Engineered delivery strategies for enhanced control of growth factor activities in wound healing

Abstract

Growth factors (GFs) are versatile signalling molecules that orchestrate the dynamic, multi-stage process of wound healing. Delivery of exogenous GFs to the wound milieu to mediate healing in an active, physiologically-relevant manner has shown great promise in laboratories; however, the inherent instability of GFs, accompanied with numerous safety, efficacy and cost concerns, has hindered the clinical success of GF delivery. In this article, we highlight that the key to overcoming these challenges is to enhance the control of the activities of GFs throughout the delivering process.

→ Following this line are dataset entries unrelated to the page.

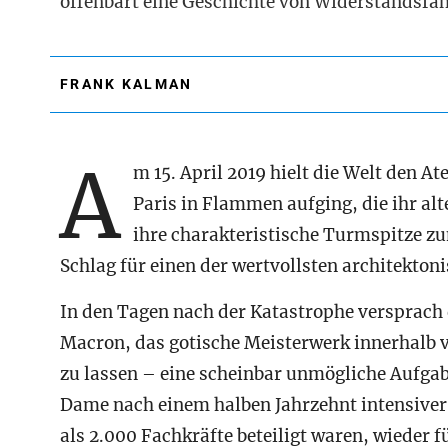
offenbart eine Geschichte von Widerstandsfäh
FRANK KALMAN
A
m 15. April 2019 hielt die Welt den A
Paris in Flammen aufging, die ihr al
ihre charakteristische Turmspitze z
Schlag für einen der wertvollsten architekton
In den Tagen nach der Katastrophe versprach
Macron, das gotische Meisterwerk innerhalb v
zu lassen – eine scheinbar unmögliche Aufga
Dame nach einem halben Jahrzehnt intensiver
als 2.000 Fachkräfte beteiligt waren, wieder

We summarise the recent strategies based on biomaterials matrices and molecular engineering, which aim to improve the conditions of GFs for delivery (at the 'supply' end of the delivery), increase the stability and functions of GFs in extracellular matrix (in transportation to target cells), as well as enhance the GFs/receptor interaction on the cell membrane (at the 'destination' end of the delivery). Many of these investigations have led to encouraging outcomes in various in vitro and in vivo regenerative models with considerable translational potential.

Keywords: Biomaterials scaffolds; Controlled delivery system; Extracellular matrix; Glycosaminoglycan-protein interaction; Molecular engineering; Skin tissue regeneration; Therapeutic angiogenesis.